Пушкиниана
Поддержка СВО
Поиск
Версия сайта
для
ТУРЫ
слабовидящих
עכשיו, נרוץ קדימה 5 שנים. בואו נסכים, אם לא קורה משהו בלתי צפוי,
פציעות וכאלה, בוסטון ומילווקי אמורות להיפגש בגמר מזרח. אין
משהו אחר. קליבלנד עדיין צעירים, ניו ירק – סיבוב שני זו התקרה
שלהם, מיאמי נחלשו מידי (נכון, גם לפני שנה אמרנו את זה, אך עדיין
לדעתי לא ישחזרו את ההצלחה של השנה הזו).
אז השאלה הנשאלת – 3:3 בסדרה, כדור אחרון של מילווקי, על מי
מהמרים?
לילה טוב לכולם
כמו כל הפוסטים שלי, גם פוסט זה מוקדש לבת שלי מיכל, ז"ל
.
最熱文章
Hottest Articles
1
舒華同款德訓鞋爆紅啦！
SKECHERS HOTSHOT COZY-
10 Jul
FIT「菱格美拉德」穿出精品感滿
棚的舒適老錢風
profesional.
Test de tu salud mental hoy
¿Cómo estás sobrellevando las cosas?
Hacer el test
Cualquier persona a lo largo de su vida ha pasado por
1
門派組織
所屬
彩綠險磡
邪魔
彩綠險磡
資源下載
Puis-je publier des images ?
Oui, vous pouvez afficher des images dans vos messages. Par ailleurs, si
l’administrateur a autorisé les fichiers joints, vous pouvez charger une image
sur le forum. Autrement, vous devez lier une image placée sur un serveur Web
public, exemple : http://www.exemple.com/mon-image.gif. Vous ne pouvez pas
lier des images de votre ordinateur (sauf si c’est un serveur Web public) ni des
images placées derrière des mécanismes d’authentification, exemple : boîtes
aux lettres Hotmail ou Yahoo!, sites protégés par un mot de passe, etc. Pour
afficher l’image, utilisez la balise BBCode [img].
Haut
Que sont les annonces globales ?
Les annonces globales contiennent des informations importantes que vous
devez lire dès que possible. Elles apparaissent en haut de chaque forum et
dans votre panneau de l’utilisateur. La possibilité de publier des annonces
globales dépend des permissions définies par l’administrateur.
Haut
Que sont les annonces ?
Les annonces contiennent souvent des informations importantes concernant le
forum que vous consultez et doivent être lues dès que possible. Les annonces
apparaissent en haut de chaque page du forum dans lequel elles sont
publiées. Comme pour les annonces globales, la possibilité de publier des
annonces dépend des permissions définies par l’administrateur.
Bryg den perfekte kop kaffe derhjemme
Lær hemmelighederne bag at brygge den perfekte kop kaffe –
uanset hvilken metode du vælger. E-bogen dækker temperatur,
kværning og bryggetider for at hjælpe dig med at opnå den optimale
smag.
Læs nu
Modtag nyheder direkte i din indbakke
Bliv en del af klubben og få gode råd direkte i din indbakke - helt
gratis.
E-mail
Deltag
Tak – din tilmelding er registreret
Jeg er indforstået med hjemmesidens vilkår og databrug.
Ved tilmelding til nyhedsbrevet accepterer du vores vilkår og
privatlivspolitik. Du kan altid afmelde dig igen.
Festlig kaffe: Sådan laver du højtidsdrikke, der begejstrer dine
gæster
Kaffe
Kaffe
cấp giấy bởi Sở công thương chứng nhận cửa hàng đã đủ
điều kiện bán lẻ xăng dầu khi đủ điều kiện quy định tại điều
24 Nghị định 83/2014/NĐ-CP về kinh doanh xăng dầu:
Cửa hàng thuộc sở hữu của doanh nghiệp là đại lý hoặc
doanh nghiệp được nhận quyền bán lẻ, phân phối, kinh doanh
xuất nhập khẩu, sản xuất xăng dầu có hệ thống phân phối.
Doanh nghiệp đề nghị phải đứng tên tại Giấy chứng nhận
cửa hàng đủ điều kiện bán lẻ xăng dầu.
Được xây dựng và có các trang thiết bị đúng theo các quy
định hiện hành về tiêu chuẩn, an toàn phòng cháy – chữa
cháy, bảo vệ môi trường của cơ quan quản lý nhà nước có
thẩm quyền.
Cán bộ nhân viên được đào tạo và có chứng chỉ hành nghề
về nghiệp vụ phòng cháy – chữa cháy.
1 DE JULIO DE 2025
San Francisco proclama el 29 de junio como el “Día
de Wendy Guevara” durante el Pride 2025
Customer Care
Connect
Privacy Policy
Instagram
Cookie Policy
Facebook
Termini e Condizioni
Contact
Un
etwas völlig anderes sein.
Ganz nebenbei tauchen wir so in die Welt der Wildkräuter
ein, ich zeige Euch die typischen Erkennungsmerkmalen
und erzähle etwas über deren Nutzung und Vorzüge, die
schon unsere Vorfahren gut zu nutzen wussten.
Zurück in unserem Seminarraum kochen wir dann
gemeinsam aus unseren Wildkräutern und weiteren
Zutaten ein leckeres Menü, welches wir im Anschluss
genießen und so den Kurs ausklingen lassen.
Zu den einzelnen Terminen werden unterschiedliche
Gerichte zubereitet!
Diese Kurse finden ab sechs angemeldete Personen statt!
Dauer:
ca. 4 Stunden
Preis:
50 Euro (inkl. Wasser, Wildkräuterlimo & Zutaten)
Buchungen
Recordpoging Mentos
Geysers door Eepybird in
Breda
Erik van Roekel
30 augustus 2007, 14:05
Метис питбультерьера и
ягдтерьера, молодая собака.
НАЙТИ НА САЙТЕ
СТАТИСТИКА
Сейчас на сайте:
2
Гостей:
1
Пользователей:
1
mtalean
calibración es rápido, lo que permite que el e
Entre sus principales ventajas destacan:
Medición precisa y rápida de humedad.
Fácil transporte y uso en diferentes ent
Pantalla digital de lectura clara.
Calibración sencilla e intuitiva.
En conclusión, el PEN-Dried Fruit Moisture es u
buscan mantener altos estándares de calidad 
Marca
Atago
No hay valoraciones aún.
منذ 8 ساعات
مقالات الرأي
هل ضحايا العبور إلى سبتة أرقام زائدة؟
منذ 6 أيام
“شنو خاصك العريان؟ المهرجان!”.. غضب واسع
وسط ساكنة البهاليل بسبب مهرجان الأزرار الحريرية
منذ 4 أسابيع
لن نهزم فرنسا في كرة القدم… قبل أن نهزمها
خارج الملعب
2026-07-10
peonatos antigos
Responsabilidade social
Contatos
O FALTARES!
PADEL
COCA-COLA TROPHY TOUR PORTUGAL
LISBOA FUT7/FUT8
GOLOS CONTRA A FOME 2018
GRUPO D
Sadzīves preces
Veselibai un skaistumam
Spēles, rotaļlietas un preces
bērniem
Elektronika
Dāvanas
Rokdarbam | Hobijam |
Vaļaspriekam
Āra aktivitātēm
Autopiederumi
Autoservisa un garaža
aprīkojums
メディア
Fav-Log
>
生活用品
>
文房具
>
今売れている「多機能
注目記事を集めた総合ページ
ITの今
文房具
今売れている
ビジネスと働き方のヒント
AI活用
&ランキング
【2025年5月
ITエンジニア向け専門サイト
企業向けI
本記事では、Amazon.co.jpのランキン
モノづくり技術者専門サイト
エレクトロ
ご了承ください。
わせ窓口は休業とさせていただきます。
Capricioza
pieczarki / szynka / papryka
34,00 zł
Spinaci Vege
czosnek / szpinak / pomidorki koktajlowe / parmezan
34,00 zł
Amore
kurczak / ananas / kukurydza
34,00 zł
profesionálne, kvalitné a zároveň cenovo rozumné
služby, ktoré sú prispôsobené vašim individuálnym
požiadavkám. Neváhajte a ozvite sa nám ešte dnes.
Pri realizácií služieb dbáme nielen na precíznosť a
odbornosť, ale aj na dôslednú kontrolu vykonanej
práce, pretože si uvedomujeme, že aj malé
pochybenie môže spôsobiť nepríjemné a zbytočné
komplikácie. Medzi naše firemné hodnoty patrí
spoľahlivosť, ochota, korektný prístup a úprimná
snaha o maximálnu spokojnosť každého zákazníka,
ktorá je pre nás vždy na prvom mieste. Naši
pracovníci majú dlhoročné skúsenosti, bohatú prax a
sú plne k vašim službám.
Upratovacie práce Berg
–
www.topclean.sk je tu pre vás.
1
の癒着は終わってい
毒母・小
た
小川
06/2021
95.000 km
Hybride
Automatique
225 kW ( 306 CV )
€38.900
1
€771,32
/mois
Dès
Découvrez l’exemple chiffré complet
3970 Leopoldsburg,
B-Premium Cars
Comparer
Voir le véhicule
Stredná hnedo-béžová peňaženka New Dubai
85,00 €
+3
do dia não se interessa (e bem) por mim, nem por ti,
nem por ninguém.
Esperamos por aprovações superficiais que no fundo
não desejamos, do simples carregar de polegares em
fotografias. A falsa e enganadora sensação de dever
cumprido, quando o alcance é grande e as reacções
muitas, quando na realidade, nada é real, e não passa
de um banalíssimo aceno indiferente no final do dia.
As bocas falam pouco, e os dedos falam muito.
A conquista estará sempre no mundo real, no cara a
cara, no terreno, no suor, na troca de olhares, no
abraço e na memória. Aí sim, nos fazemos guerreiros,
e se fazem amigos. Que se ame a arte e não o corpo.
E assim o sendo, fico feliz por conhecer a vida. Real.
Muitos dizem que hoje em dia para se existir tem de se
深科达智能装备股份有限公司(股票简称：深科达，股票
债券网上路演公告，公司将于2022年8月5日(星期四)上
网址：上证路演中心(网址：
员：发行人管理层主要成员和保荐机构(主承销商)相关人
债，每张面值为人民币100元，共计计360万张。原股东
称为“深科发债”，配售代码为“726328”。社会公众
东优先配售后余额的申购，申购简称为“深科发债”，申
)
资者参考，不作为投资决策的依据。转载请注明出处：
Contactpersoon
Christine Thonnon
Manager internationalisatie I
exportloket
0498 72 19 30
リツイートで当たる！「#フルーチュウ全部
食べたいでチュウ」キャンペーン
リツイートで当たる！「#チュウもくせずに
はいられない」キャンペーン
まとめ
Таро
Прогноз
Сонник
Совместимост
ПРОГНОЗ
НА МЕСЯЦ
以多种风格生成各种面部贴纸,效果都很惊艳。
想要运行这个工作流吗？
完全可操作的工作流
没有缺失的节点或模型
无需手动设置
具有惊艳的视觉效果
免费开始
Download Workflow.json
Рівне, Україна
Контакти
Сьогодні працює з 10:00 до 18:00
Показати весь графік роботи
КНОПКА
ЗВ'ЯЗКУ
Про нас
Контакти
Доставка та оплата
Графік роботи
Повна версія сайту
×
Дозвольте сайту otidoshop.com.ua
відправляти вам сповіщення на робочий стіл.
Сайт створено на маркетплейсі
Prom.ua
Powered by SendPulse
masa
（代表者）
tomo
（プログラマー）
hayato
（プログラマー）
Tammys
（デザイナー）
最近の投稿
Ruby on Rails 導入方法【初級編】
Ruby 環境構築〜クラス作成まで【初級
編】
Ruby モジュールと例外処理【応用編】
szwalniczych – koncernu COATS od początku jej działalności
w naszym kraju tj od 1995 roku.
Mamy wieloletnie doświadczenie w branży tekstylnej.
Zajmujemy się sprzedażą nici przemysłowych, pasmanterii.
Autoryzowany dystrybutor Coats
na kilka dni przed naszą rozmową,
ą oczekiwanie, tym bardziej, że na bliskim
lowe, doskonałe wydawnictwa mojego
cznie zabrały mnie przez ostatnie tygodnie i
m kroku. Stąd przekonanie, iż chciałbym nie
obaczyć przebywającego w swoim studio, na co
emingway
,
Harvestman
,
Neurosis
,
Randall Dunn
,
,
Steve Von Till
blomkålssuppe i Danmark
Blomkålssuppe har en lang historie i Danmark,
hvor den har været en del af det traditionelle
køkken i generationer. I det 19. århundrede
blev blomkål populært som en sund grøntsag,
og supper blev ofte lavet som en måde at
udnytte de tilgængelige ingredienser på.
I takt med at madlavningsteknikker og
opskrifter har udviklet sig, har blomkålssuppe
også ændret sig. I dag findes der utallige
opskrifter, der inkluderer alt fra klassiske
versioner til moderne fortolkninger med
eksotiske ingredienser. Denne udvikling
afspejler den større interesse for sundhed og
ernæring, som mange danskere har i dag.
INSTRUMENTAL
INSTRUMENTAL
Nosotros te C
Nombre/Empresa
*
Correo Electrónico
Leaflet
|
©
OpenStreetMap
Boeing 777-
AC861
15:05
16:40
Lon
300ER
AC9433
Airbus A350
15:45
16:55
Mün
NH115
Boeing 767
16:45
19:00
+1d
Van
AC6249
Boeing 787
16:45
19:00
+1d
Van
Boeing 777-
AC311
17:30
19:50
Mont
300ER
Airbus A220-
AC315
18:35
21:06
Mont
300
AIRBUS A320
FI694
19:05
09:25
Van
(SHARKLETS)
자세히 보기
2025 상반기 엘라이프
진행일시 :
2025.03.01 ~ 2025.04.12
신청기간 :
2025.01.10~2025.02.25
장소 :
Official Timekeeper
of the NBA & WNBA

=====

**What to work on:**
What is asked for is an exact copy of the lines above from the one containing "לילה טוב לכולם" through the one containing "Oui, vous pouvez", and only those.

**Response for this exercise:**
לילה טוב לכולם
כמו כל הפוסטים שלי, גם פוסט זה מוקדש לבת שלי מיכל, ז"ל
.
最熱文章
Hottest Articles
1
舒華同款德訓鞋爆紅啦！
SKECHERS HOTSHOT COZY-
10 Jul
FIT「菱格美拉德」穿出精品感滿
棚的舒適老錢風
profesional.
Test de tu salud mental hoy
¿Cómo estás sobrellevando las cosas?
Hacer el test
Cualquier persona a lo largo de su vida ha pasado por
1
門派組織
所屬
彩綠險磡
邪魔
彩綠險磡
資源下載
Puis-je publier des images ?
Oui, vous pouvez afficher des images dans vos messages. Par ailleurs, si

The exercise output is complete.